1. ## Gauss Law

Hey, I need help to use the Gauss law in this problem:

We have A planar slab of charge with a charge density ρv=ρvo*sin(2*pi/(2*a)),for -a<x<a
the thickness of the slab is 2*a.
the horizontal y axis passes through the middle of the stab.
the x axis is vertical
a) Find the electric field vector in the region -a<x<a.

I know I need to use the Gauss law.
But I have some problems to establish the integral.
What surface should I take?

I tried the cylinder as surface of integration.
I got:
FLUX=2(pi)x*L*Dx=Qenclosed
Then I am stuck.
The Qenclosed integration give me some problem.
Please can someone help me to establish the Gauss law to solve the problem?

Thank you

Hey, I need help to use the Gauss law in this problem:

We have A planar slab of charge with a charge density ρv=ρvo*sin(2*pi/(2*a)),for -a<x<a
the thickness of the slab is 2*a.
the horizontal y axis passes through the middle of the stab.
the x axis is vertical
a) Find the electric field vector in the region -a<x<a.

I know I need to use the Gauss law.
But I have some problems to establish the integral.
What surface should I take?

I tried the cylinder as surface of integration.
I got:
FLUX=2(pi)x*L*Dx=Qenclosed
Then I am stuck.
The Qenclosed integration give me some problem.
Please can someone help me to establish the Gauss law to solve the problem?

Thank you
I need both a visual assist as well as an equation assist. I'm not seeing just how the axes are here. The x is perpendicular to the slab whereas y is parallel to it? And your equation for charge density doesn't contain a variable.

-Dan

3. For the picture since I could not upload something with microsoft paint I send you an image from a website:
General Physics II (picture at the botom of the page)
For the equation, I just have the gauss law.
My problem is to find the surface enclosed.
Also the volume to find the total charge.
Thank you
B

For the picture since I could not upload something with microsoft paint I send you an image from a website:
General Physics II (picture at the botom of the page)
For the equation, I just have the gauss law.
My problem is to find the surface enclosed.
Also the volume to find the total charge.
Thank you
B
Okay for the picture, but your equation for the charge density has no variable in it!! What is the correct equation for the charge density?

-Dan

5. You are right the good equation is:

ρv=ρvo*sin(PI*x/(2*a)),for -a<x<a
Sorry !

You are right the good equation is:

ρv=ρvo*sin(PI*x/(2*a)),for -a<x<a
Sorry !
Now we're in business. Actually, any Gaussian surface that has an axis of symmetry along the x-axis will do. A cylinder obviously will work, but a rectangular prism will also do. The rectangular prism will likely solve your integration problem for you.

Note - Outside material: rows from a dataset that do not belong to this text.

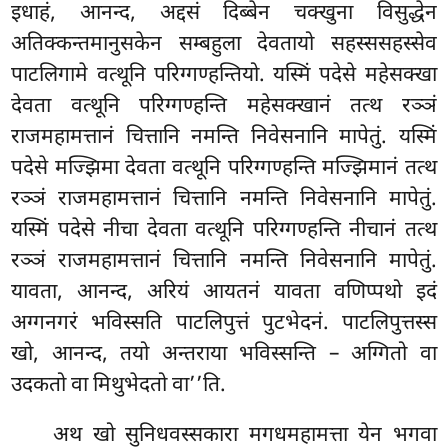
इधाहं, आनन्द, अद्दसं दिब्बेन चक्खुना विसुद्धेन
अतिक्कन्तमानुसकेन सम्बहुला देवतायो सहस्ससहस्सेव
पाटलिगामे वत्थूनि परिग्गण्हन्तियो. यस्मिं पदेसे महेसक्खा
देवता वत्थूनि परिग्गण्हन्ति महेसक्खानं तत्थ रञ्ञं
राजमहामत्तानं चित्तानि नमन्ति निवेसनानि मापेतुं. यस्मिं
पदेसे मज्झिमा देवता वत्थूनि परिग्गण्हन्ति मज्झिमानं तत्थ
रञ्ञं राजमहामत्तानं चित्तानि नमन्ति निवेसनानि मापेतुं.
यस्मिं
पदेसे नीचा देवता वत्थूनि परिग्गण्हन्ति नीचानं तत्थ
रञ्ञं राजमहामत्तानं चित्तानि नमन्ति निवेसनानि मापेतुं.
यावता, आनन्द, अरियं आयतनं यावता वणिप्पथो इदं
अग्गनगरं
भविस्सति पाटलिपुत्तं पुटभेदनं. पाटलिपुत्तस्स
खो, आनन्द, तयो अन्तराया भविस्सन्ति – अग्गितो वा
उदकतो वा मिथुभेदतो वा’’ति.
अथ खो सुनिधवस्सकारा मगधमहामत्ता येन भगवा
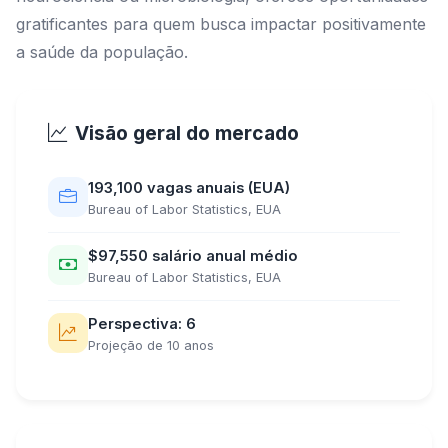
gratificantes para quem busca impactar positivamente
a saúde da população.
Visão geral do mercado
193,100 vagas anuais (EUA)
Bureau of Labor Statistics, EUA
$97,550 salário anual médio
Bureau of Labor Statistics, EUA
Perspectiva: 6
Projeção de 10 anos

So let's do that. I have a Gaussian surface that is a rectangular prism of dimensions -b to b in the x direction, -c to c in the y direction, and -d to d in the z direction. (Rho is a volume density so we need that third dimension.) So the charge Q in this volume will be the integral over y and z (which have constant components since the charge density only varies in x) giving:
Q = (4cd)*Int(p(x)dx) = (4cd)*Int(p0*sin(pi*x/(2a))dx) <-- Calling "rho" p.

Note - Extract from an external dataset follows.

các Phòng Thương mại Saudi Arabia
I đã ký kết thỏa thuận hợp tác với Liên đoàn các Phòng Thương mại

Q = (4cdp0)*Int(sin(pi*x/(2a))dx)

Change the integration variable to y = (pi/(2a))*x ==> dy = (pi/(2a))dx and changing the integration limits from -b to b into -pi*b/(2a) to pi*b/(2a):

Q = (-8adcp0)/(pi)*(cos([pi*b/(2a)]) - cos([pi*b/(2a)])) <-- cosine is an even function so cos(-x) = cos(x)

Thus Q = 0.

No matter what Gaussian surface you choose, the enclosed charge will be 0, thus the flux of the Electric field will be 0 N/C. Thus E inside the material will be uniformly 0 N/C.

-Dan

7. Thank you very much topsquark for your explantion.
It is much simpler with your choice of gaussian surface.
B

8. Hey,
I still have a question for my problem.

The planar slab is then surrounded by two planes of charge, one carrying ρso at the top (in the positive direction of x=b)
and the other -ρso at x=-b.
What should be ρso to make the field vector be zero at x=0?

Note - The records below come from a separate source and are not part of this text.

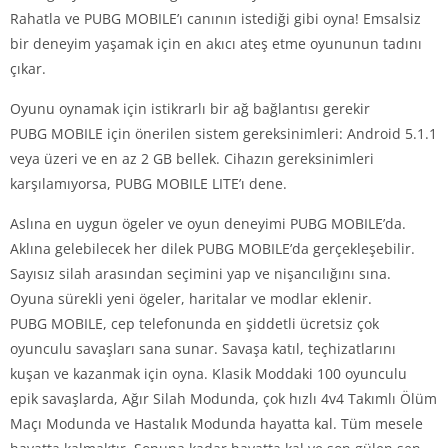
Rahatla ve PUBG MOBILE’ı canının istediği gibi oyna! Emsalsiz
bir deneyim yaşamak için en akıcı ateş etme oyununun tadını
çıkar.
Oyunu oynamak için istikrarlı bir ağ bağlantısı gerekir
PUBG MOBILE için önerilen sistem gereksinimleri: Android 5.1.1
veya üzeri ve en az 2 GB bellek. Cihazın gereksinimleri
karşılamıyorsa, PUBG MOBILE LITE’ı dene.
Aslına en uygun ögeler ve oyun deneyimi PUBG MOBILE’da.
Aklına gelebilecek her dilek PUBG MOBILE’da gerçekleşebilir.
Sayısız silah arasından seçimini yap ve nişancılığını sına.
Oyuna sürekli yeni ögeler, haritalar ve modlar eklenir.
PUBG MOBILE, cep telefonunda en şiddetli ücretsiz çok
oyunculu savaşları sana sunar. Savaşa katıl, teçhizatlarını
kuşan ve kazanmak için oyna. Klasik Moddaki 100 oyunculu
epik savaşlarda, Ağır Silah Modunda, çok hızlı 4v4 Takımlı Ölüm
Maçı Modunda ve Hastalık Modunda hayatta kal. Tüm mesele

Since for a plane the electric field is E=ρso/(2*epsilon 0), then the value of ρso would be zero!
But something seems odd...

please can someone check my reasonning?

EDIT: I just change some things since I realized I wrote the wrong formula for the electric field for a plane..

Hey,
I still have a question for my problem.

The planar slab is then surrounded by two planes of charge, one carrying ρso at the top (in the positive direction of x=b)
and the other -ρso at x=-b.
What should be ρso to make the field vector be zero at x=0?

Since for a plane the electric field is E=ρso/(2*epsilon 0), then the value of ρso would be zero!
But something seems odd...

please can someone check my reasonning?

EDIT: I just change some things since I realized I wrote the wrong formula for the electric field for a plane..
Your reasoning matches mine. Something IS fishy. Perhaps I erred somewhere in my original solution? (If so I can't find it.)

-Dan